Appendix A: Quick Reference - Common Patterns

File System Traversal

Pattern 1: Find All Files by Extension

import os

def find_files_by_extension(root_path, extension):
    """
    Find all files with given extension.

    Example: find_files_by_extension('/projects', '.py')
    """
    for root, dirs, files in os.walk(root_path):
        for file in files:
            if file.endswith(extension):
                yield os.path.join(root, file)

When to use: You know the extension, need all matching files.
Returns: Generator of full file paths.

Pattern 2: Calculate Directory Size

import os

def calculate_dir_size(root_path):
    """Calculate total size of directory in bytes."""
    total_size = 0
    for root, dirs, files in os.walk(root_path):
        for file in files:
            filepath = os.path.join(root, file)
            try:
                total_size += os.path.getsize(filepath)
            except OSError:
                # Skip files we can't read
                continue
    return total_size

When to use: Need aggregate statistics about directory contents.
Note: Always wrap file operations in try-except for robustness.

Pattern 3: Skip Directories During Traversal

import os

def find_files_skip_hidden(root_path):
    """Find files but skip hidden directories and __pycache__."""
    for root, dirs, files in os.walk(root_path):
        # Modify dirs in-place to skip certain directories
        dirs[:] = [d for d in dirs if not d.startswith('.') and d != '__pycache__']

        for file in files:
            yield os.path.join(root, file)

Key insight: Modifying dirs in-place affects which directories os.walk() visits next.
When to use: Exclude version control directories, build artifacts, etc.

Pattern 4: Build File Tree Structure

import os
from pathlib import Path

def build_tree(root_path, max_depth=None):
    """
    Build dictionary representation of directory tree.

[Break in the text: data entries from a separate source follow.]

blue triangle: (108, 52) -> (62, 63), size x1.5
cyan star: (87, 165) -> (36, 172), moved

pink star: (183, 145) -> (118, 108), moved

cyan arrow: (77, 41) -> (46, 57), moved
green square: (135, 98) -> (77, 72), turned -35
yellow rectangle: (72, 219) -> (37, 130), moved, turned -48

    Returns: {'name': 'root', 'type': 'dir', 'children': [...]}
    """
    def _build(path, depth=0):
        path_obj = Path(path)
        node = {'name': path_obj.name, 'path': str(path)}

        if path_obj.is_file():
            node['type'] = 'file'
            node['size'] = path_obj.stat().st_size
        else:
            node['type'] = 'dir'
            if max_depth is None or depth < max_depth:
                node['children'] = []
                try:
                    for child in path_obj.iterdir():
                        node['children'].append(_build(child, depth + 1))
                except PermissionError:
                    node['error'] = 'Permission denied'

        return node

    return _build(root_path)

When to use: Need structured representation of filesystem for display or serialization.
Note: Includes depth limiting to prevent excessive recursion.

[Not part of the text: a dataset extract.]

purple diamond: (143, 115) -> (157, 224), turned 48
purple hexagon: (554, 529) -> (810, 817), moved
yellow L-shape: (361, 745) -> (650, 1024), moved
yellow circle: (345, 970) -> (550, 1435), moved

Pattern 5: Direct Access with Safety

def safe_navigate(data, *keys, default=None):
    """
    Safely navigate nested dictionary.

    Example: safe_navigate(data, 'user', 'profile', 'name', default='Unknown')
    """
    result = data
    for key in keys:
        if isinstance(result, dict):
            result = result.get(key)
            if result is None:
                return default
        else:
            return default
    return result

When to use: Known path, but data might be incomplete.
Alternative: data.get('user', {}).get('profile', {}).get('name')

Pattern 6: Find All Occurrences of a Key

def find_all_values_for_key(data, target_key):
    """
    Find all values associated with a key, anywhere in nested structure.

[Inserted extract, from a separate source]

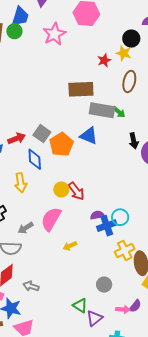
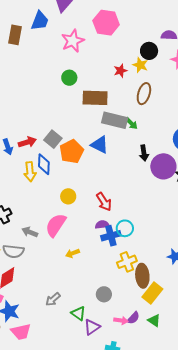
green circle: (14, 31) -> (69, 78), moved
yellow arrow: (21, 183) -> (30, 172), moved
red arrow: (76, 191) -> (104, 202), moved
gray arrow: (26, 228) -> (30, 232), turned 49
gray arrow: (31, 286) -> (53, 299), moved, turned -63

    Example: find_all_values_for_key(api_response, 'email')
    Returns: ['user@example.com', 'admin@example.com', ...]
    """
    results = []

    def _search(obj):
        if isinstance(obj, dict):
            for key, value in obj.items():
                if key == target_key:
                    results.append(value)
                _search(value)
        elif isinstance(obj, list):
            for item in obj:
                _search(item)

    _search(data)
    return results

When to use: Schema unknown, need to collect all instances of a field.
Common use case: Extracting all email addresses, IDs, or URLs from API response.

Pattern 7: Find Value with Path Tracking

def find_with_path(data, target_key):
    """
    Find values and their paths in nested structure.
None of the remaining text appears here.